● ASSIGNMENT: Retype the records below exactly as given, but only from the first line through the line with "Experience Artistic Inspiration", and without the pictures.

┄┄┄┄┄┄┄┄┄┄

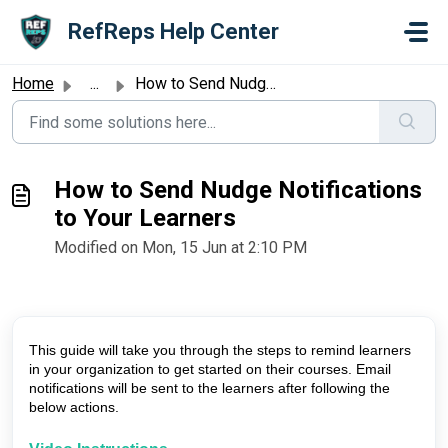
Skip to main content
RefReps Help Center
Home
...
How to Send Nudge Notifications to Your Learners
How to Send Nudge Notifications
to Your Learners
Modified on Mon, 15 Jun at 2:10 PM
This guide will take you through the steps to remind learners
in your organization to get started on their courses. Email
notifications will be sent to the learners after following the
below actions.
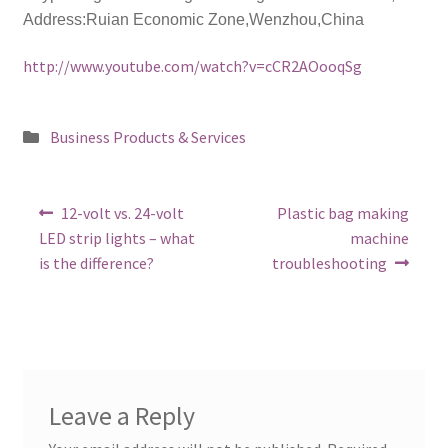
Address:Ruian Economic Zone,Wenzhou,China
http://www.youtube.com/watch?v=cCR2AOooqSg
Posted
Business Products & Services
in
Post
Previous
Next
12-volt vs. 24-volt
Plastic bag making
post:
post:
navigation
LED strip lights – what
machine
is the difference?
troubleshooting
Leave a Reply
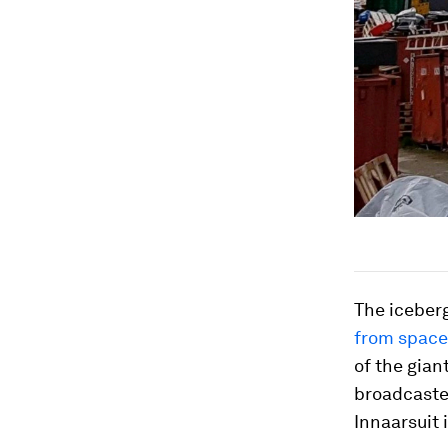
The iceber
from space
of the gian
broadcaster
Innaarsuit 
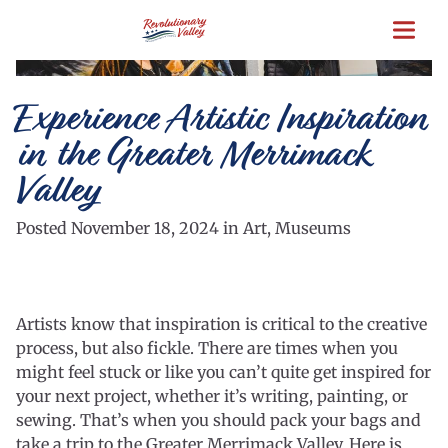
Skip
to
main
content
Experience Artistic Inspiration
in the Greater Merrimack
Valley
Posted November 18, 2024 in Art, Museums
Artists know that inspiration is critical to the creative
process, but also fickle. There are times when you
might feel stuck or like you can’t quite get inspired for
your next project, whether it’s writing, painting, or
sewing. That’s when you should pack your bags and
take a trip to the Greater Merrimack Valley. Here is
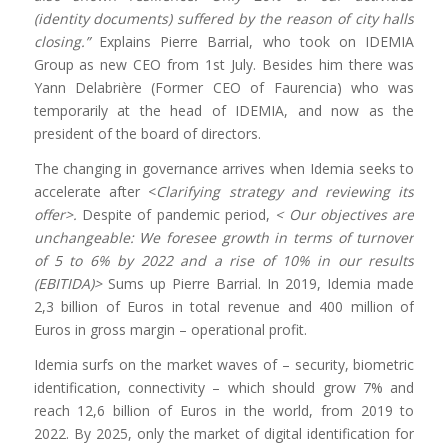
(identity documents) suffered by the reason of city halls
closing.”
Explains Pierre Barrial, who took on IDEMIA
Group as new CEO from 1st July. Besides him there was
Yann Delabrière (Former CEO of Faurencia) who was
temporarily at the head of IDEMIA, and now as the
president of the board of directors.
The changing in governance arrives when Idemia seeks to
accelerate after <
Clarifying strategy and reviewing its
offer>.
Despite of pandemic period,
< Our objectives are
unchangeable: We foresee growth in terms of turnover
of 5 to 6% by 2022 and a rise of 10% in our results
(EBITIDA)>
Sums up Pierre Barrial. In 2019, Idemia made
2,3 billion of Euros in total revenue and 400 million of
Euros in gross margin – operational profit.
Idemia surfs on the market waves of – security, biometric
identification, connectivity – which should grow 7% and
reach 12,6 billion of Euros in the world, from 2019 to
2022. By 2025, only the market of digital identification for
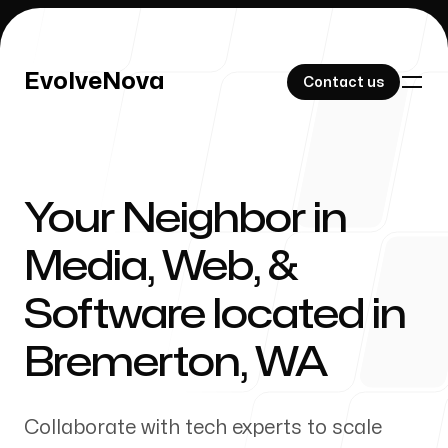
EvolveNova
EvolveNova
Contact us
Contact us
Your Neighbor in
Our Work
Media, Web, &
Software located in
About Us
Bremerton
,
WA
Collaborate with tech experts to scale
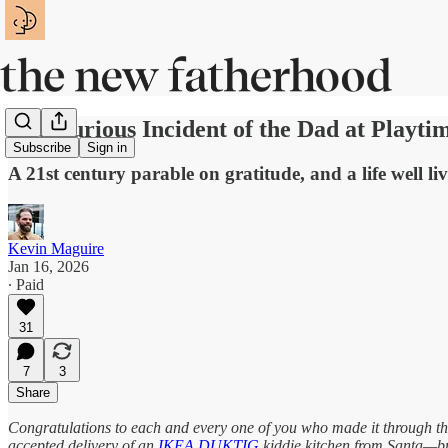
The Curious Incident of the Dad at Playti
Subscribe
Sign in
A 21st century parable on gratitude, and a life well li
Kevin Maguire
Jan 16, 2026
∙ Paid
31
7
3
Share
Congratulations to each and every one of you who made it through th
accepted delivery of an
IKEA DUKTIG
kiddie kitchen from Santa—br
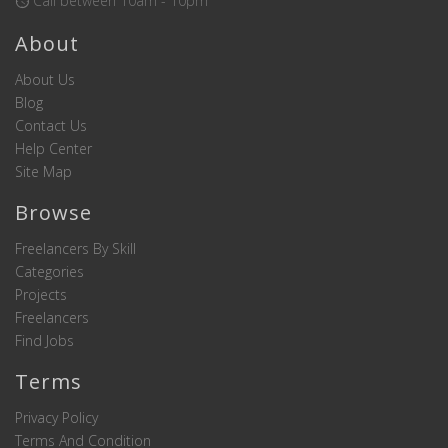
Call between 10am - 10pm
About
About Us
Blog
Contact Us
Help Center
Site Map
Browse
Freelancers By Skill
Categories
Projects
Freelancers
Find Jobs
Terms
Privacy Policy
Terms And Condition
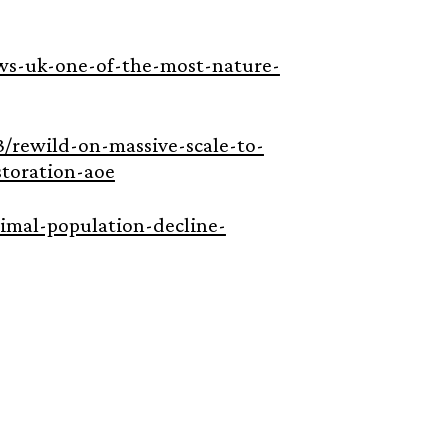
news-uk-one-of-the-most-nature-
/rewild-on-massive-scale-to-
toration-aoe
mal-population-decline-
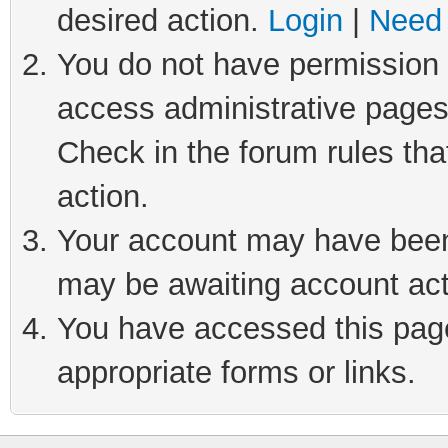
desired action.
Login
|
Need 
You do not have permission t
access administrative pages
Check in the forum rules tha
action.
Your account may have been 
may be awaiting account act
You have accessed this page 
appropriate forms or links.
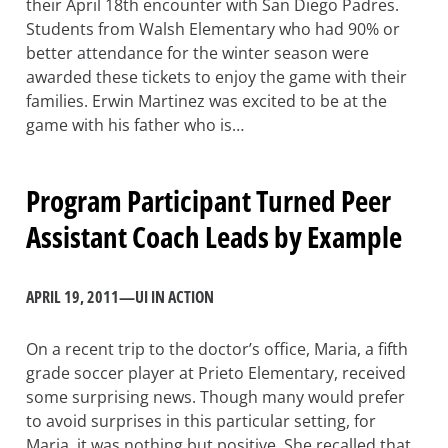
their April 18th encounter with San Diego Padres.
Students from Walsh Elementary who had 90% or
better attendance for the winter season were
awarded these tickets to enjoy the game with their
families. Erwin Martinez was excited to be at the
game with his father who is…
Program Participant Turned Peer
Assistant Coach Leads by Example
APRIL 19, 2011
—
UI IN ACTION
On a recent trip to the doctor’s office, Maria, a fifth
grade soccer player at Prieto Elementary, received
some surprising news. Though many would prefer
to avoid surprises in this particular setting, for
Maria, it was nothing but positive. She recalled that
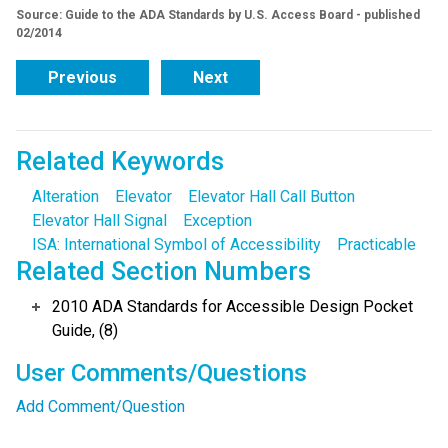
Source: Guide to the ADA Standards by U.S. Access Board - published
02/2014
Previous
Next
Related Keywords
Alteration
Elevator
Elevator Hall Call Button
Elevator Hall Signal
Exception
ISA: International Symbol of Accessibility
Practicable
Related Section Numbers
2010 ADA Standards for Accessible Design Pocket
Guide, (8)
User Comments/Questions
Add Comment/Question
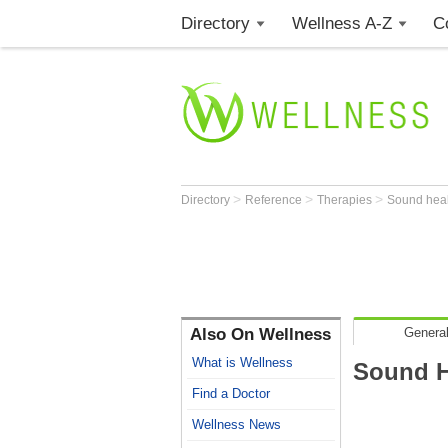
Directory
Wellness A-Z
C
>
>
>
Directory
Reference
Therapies
Sound hea
Also On Wellness
General
What is Wellness
Sound H
Find a Doctor
Wellness News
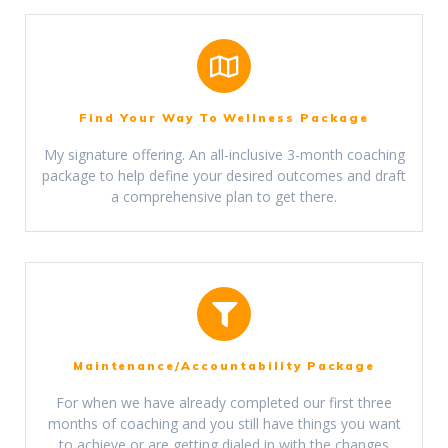
Find Your Way To Wellness Package
My signature offering. An all-inclusive 3-month coaching
package to help define your desired outcomes and draft
a comprehensive plan to get there.
Maintenance/Accountability Package
For when we have already completed our first three
months of coaching and you still have things you want
to achieve or are getting dialed in with the changes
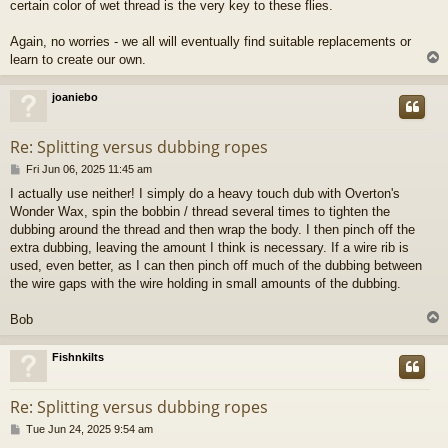
certain color of wet thread is the very key to these flies.
Again, no worries - we all will eventually find suitable replacements or
learn to create our own.
joaniebo
Re: Splitting versus dubbing ropes
P
Fri Jun 06, 2025 11:45 am
o
I actually use neither! I simply do a heavy touch dub with Overton's
s
Wonder Wax, spin the bobbin / thread several times to tighten the
t
dubbing around the thread and then wrap the body. I then pinch off the
extra dubbing, leaving the amount I think is necessary. If a wire rib is
used, even better, as I can then pinch off much of the dubbing between
the wire gaps with the wire holding in small amounts of the dubbing.
Bob
Fishnkilts
Re: Splitting versus dubbing ropes
P
Tue Jun 24, 2025 9:54 am
o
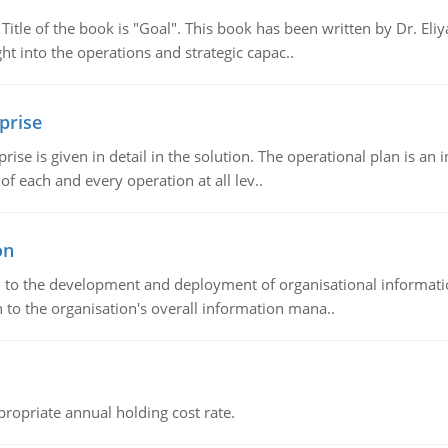
tle of the book is "Goal". This book has been written by Dr. Eli
t into the operations and strategic capac..
prise
prise is given in detail in the solution. The operational plan is a
of each and every operation at all lev..
on
ch to the development and deployment of organisational informat
 to the organisation's overall information mana..
propriate annual holding cost rate.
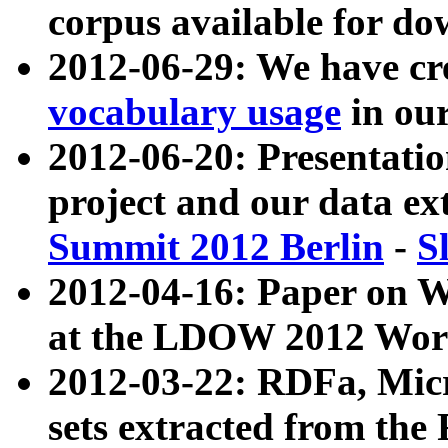
corpus available for do
2012-06-29: We have cr
vocabulary usage
in ou
2012-06-20: Presentat
project and our data ex
Summit 2012 Berlin
-
S
2012-04-16: Paper on 
at the LDOW 2012 Wor
2012-03-22: RDFa, Mic
sets extracted from t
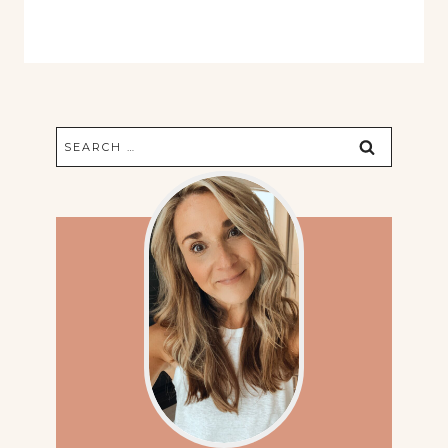
Search
for:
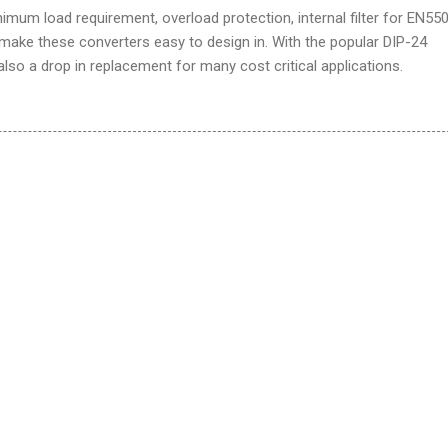
nimum load requirement, overload protection, internal filter for EN55
 make these converters easy to design in. With the popular DIP-24
lso a drop in replacement for many cost critical applications.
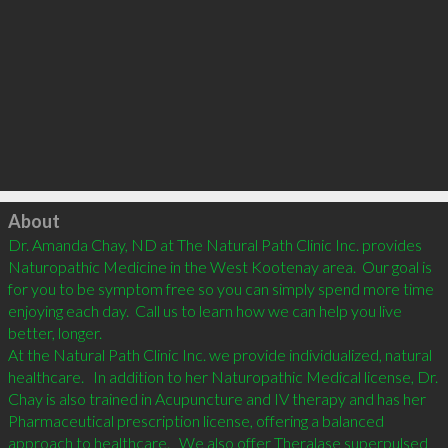
Click to load
About
Dr. Amanda Chay, ND at The Natural Path Clinic Inc. provides 
Naturopathic Medicine in the West Kootenay area.  Our goal is 
for you to be symptom free so you can simply spend more time 
enjoying each day.  Call us to learn how we can help you live 
better, longer.

At the Natural Path Clinic Inc. we provide individualized, natural 
healthcare.   In addition to her Naturopathic Medical license, Dr. 
Chay is also trained in Acupuncture and IV therapy and has her 
Pharmaceutical prescription license, offering a balanced 
approach to healthcare.   We also offer Theralase superpulsed 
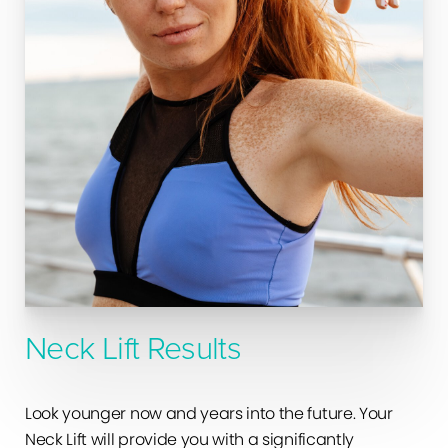
Neck Lift Results
Look younger now and years into the future. Your
Neck Lift will provide you with a significantly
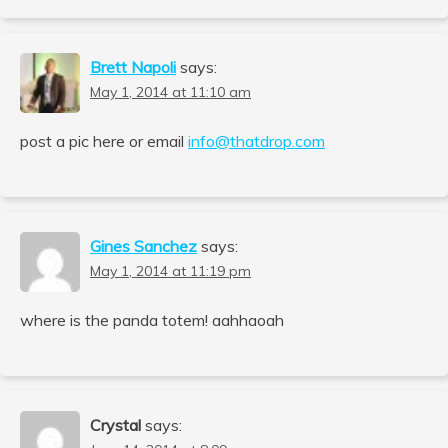
Brett Napoli
says:
May 1, 2014 at 11:10 am
post a pic here or email
info@thatdrop.com
Gines Sanchez
says:
May 1, 2014 at 11:19 pm
where is the panda totem! aahhaoah
Crystal
says:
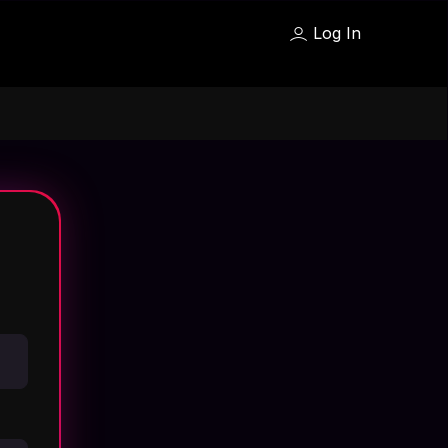
Log In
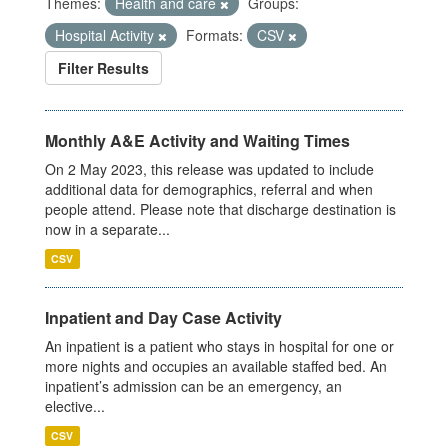
Themes:
Health and care
Groups:
Hospital Activity
Formats:
CSV
Filter Results
Monthly A&E Activity and Waiting Times
On 2 May 2023, this release was updated to include
additional data for demographics, referral and when
people attend. Please note that discharge destination is
now in a separate...
CSV
Inpatient and Day Case Activity
An inpatient is a patient who stays in hospital for one or
more nights and occupies an available staffed bed. An
inpatient’s admission can be an emergency, an
elective...
CSV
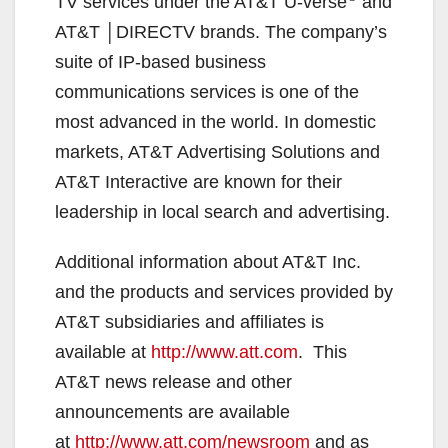
TV services under the AT&T U-verse
and
AT&T │DIRECTV brands. The company’s
suite of IP-based business
communications services is one of the
most advanced in the world. In domestic
markets, AT&T Advertising Solutions and
AT&T Interactive are known for their
leadership in local search and advertising.
Additional information about AT&T Inc.
and the products and services provided by
AT&T subsidiaries and affiliates is
available at
http://www.att.com
. This
AT&T news release and other
announcements are available
at
http://www.att.com/newsroom
and as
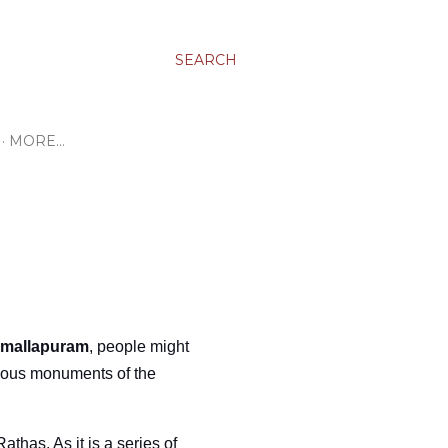
SEARCH
MORE…
mallapuram
, people might
famous monuments of the
athas. As it is a series of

┄┄┄┄┄┄┄┄┄┄

● TASK ANSWER:
Skip to main content
RefReps Help Center
Home
...
How to Send Nudge Notifications to Your Learners
How to Send Nudge Notifications
to Your Learners
Modified on Mon, 15 Jun at 2:10 PM
This guide will take you through the steps to remind learners
in your organization to get started on their courses. Email
notifications will be sent to the learners after following the
below actions.
Address:Ruian Economic Zone,Wenzhou,China
http://www.youtube.com/watch?v=cCR2AOooqSg
Posted
Business Products & Services
in
Post
Previous
Next
12-volt vs. 24-volt
Plastic bag making
post:
post:
navigation
LED strip lights – what
machine
is the difference?
troubleshooting
Leave a Reply
The iceber
from space
of the gian
broadcaster
Innaarsuit 
Skip
to
main
content
Experience Artistic Inspiration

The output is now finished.